Organizasyonlar çalışanlarını:
-          Örgütsel bütünleşmeyi sağlama
-          İşletmenin yaşamını sürekli kılma
-          İş gücü devir hızını düşürme
-          Verimlilik ve Etkinlik
-          Karlılık, maliyet ve fiyat ugunluğu
-          Kalite
gibi nedenlerden dolayı motive etmektedir.
            Organizasyonda iş tatminin düşük olması o örgütte şartların iyi gitmediğinin göstergesidir. Motivasyon ile doğrudan bağlantılı olan iş tatmininin birlikte sağlanması hem bireye hem örgüte faydaları beraberinde getirmektedir.
            Organizasyonlar çalışanlarını motive etmek için verimli çalışmaları karşılığında belirli ödüller ortaya koyar. Bu tarz ödüller doğrudan motivasyonun yükselmesini sağlar. İş tatminsizliği ve motivasyonsuzluk sonunda örgütte verimsizlik, devamsızlık, iş gücü devir hızında yükselme, güvensizlik gibi olumsuz sonuçlar doğar. Örgütler çalışan huzurunu sağlamalı ve beklentileri karşılamalıdır. Çünkü iş tatmini ve motivasyon örgüte başarıyı getirir.

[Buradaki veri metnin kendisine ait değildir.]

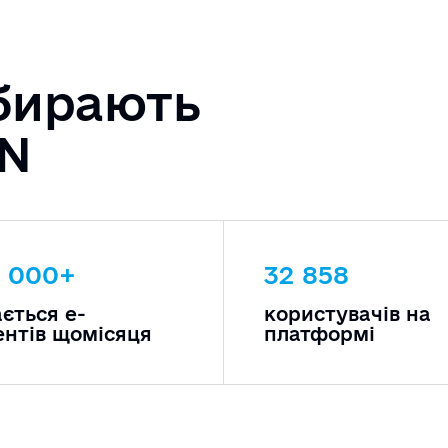
бирають
IN
0 000+
32 858
ється е-
користувачів на
нтів щомісяця
платформі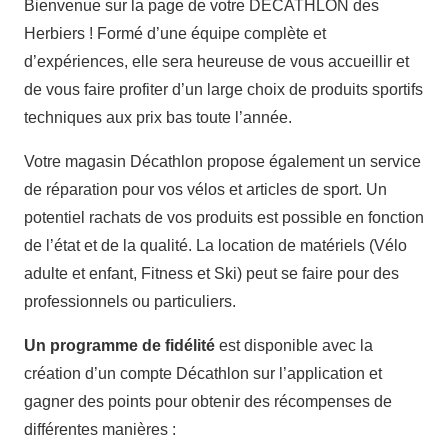
Bienvenue sur la page de votre DECATHLON des
Herbiers ! Formé d’une équipe complète et
d’expériences, elle sera heureuse de vous accueillir et
de vous faire profiter d’un large choix de produits sportifs
techniques aux prix bas toute l’année.
Votre magasin Décathlon propose également un service
de réparation pour vos vélos et articles de sport. Un
potentiel rachats de vos produits est possible en fonction
de l’état et de la qualité. La location de matériels (Vélo
adulte et enfant, Fitness et Ski) peut se faire pour des
professionnels ou particuliers.
Un programme de fidélité
est disponible avec la
création d’un compte Décathlon sur l’application et
gagner des points pour obtenir des récompenses de
différentes manières :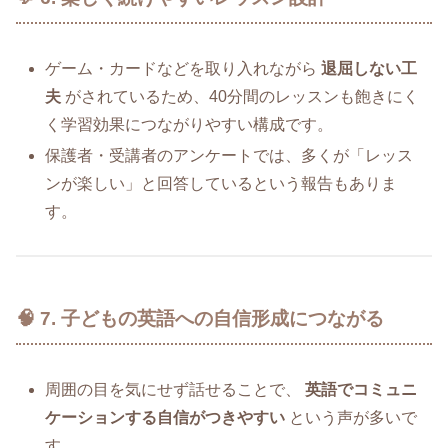
ゲーム・カードなどを取り入れながら
退屈しない工
夫
がされているため、40分間のレッスンも飽きにく
く学習効果につながりやすい構成です。
保護者・受講者のアンケートでは、多くが「レッス
ンが楽しい」と回答しているという報告もありま
す。
🧠 7. 子どもの英語への自信形成につながる
周囲の目を気にせず話せることで、
英語でコミュニ
ケーションする自信がつきやすい
という声が多いで
す。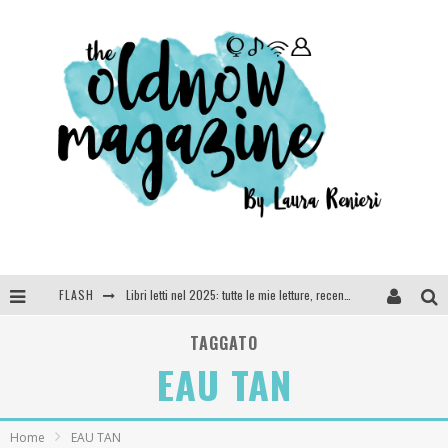
FLASH
Libri letti nel 2025: tutte le mie letture, recensioni e giudizi
Cosa vediamo questa sera? Te lo dico io: film e serie TV visti nel 2025
TAGGATO
EAU TAN
SEE YOU AT 5 | Chanel
Anya Taylor-Joy, Jisoo e Willow Smith protagoniste della nuova campagna Dior Addict
Home
EAU TAN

            İş Tasarımı ve Motivaston

            İş tasarımı modelinde  iş görenin verimliliğini arttırmak için iş yerinde çalışanın kalitesine ve iş tecrübesine uygun değişimler yaparak iş yeniden tasarımlanabilir. Böylelikle çalışan kendine değer verildiğini hissederek motivasyonunu arttırır.
            İşin motivasyonel potansiyelini arttıran ana iş boyutları; beceri çeşitliliği, görevin kimliği, görevin önemi, otonomi ve geri beslemedir.
Beceri çeşitliliği, işçinin sahip olduğu  farklı becerilerini kullanmasıyla mutlu olmasıdır. Görevin kimliği, diğer işlerden ayırt edilebilir niteliği olmasıdır. Görevin önemi, işin müşteri ve firma nezdinde önemli bir iş olarak algılanmasıdır. Otonomi, işçinin işi planlamada ve bunu başarmada sahip olduğu özgürlüktür. Geri besleme, başarıyla kendine güveni arttırma ve motive olmasıdır.

İşin yapılandırılması sayesinde iş görene daha anlamlı bir iş sağlanacak, iş görenin sorumluluğu artacak ve kendini değerli hissedecek, yaptığı işin sonuçlarıyla ilgili bilgisi artacak kendi kendini kontrol edebilme olanağına sahip olacak. Böylelikle iş görenin motivasyonu artacak doğal olarak bu olumlu yöndeki motivasyon örgütü de olumlu şekilde etkileyecek.